Bruce Plante stood on the bench, arms folded and his baseball hat tilted back, as he watched yet another state championship celebration by the opposing team.
The crusty Hermantown coach knows the drill too well. The final horn sounds, the opponent celebrates, Plante's players take a knee in dazed silence. It's become an annual tradition at the boys state hockey tournament.
In the past, that scene usually was followed by a testy rebuttal by Plante in his postgame press conference. A long-standing critic of private school hockey, Plante never left anyone wondering where he stood on the issue after his team lost four consecutive state championship games to private schools. He's a master at presenting his anger in a comical manner.
Plante chose a different tact and tone after his program added a second-place finish for the thumb on Saturday.

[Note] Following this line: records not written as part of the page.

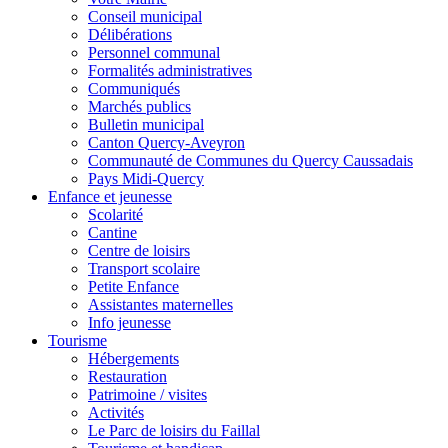
Conseil municipal
Délibérations
Personnel communal
Formalités administratives
Communiqués
Marchés publics
Bulletin municipal
Canton Quercy-Aveyron
Communauté de Communes du Quercy Caussadais
Pays Midi-Quercy
Enfance et jeunesse
Scolarité
Cantine
Centre de loisirs
Transport scolaire
Petite Enfance
Assistantes maternelles
Info jeunesse
Tourisme
Hébergements
Restauration
Patrimoine / visites
Activités
Le Parc de loisirs du Faillal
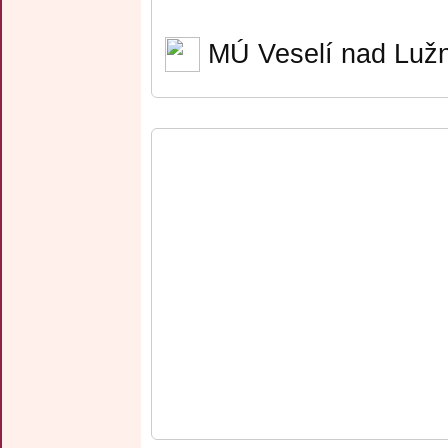
MÚ Veselí nad Lužn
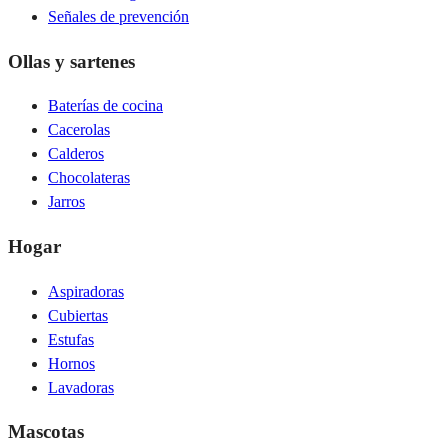
Señales de prevención
Ollas y sartenes
Baterías de cocina
Cacerolas
Calderos
Chocolateras
Jarros
Hogar
Aspiradoras
Cubiertas
Estufas
Hornos
Lavadoras
Mascotas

Plante tipped his hat and admitted that his team lost to a better team, a public school team, a highly skilled East Grand Forks squad that overwhelmed Hermantown in a 7-3 victory to claim its first Class 1A state title.
Nothing controversial about a fifth consecutive runner-up trophy.
"It feels a lot better losing to East Grand than anybody that we've lost to, I'll tell you that," Plante said, offering another jab at private schools. "They're the same kind of simple program like we are. But it's still second place."
Plante has managed to find twisted humor in being a perpetual bridesmaid — never mind that he actually won the 2007 state championship at Hermantown in an undefeated season. He's a salty character who makes state high school league officials nervous because he speaks his mind rather than peddle political correctness.
Plante occasionally uses colorful language in interviews and refused to back off his private school vs. public school crusade. His face was still red as a stop sign long after his team lost to St. Thomas Academy for a third consecutive season on a goal in the final seconds last year.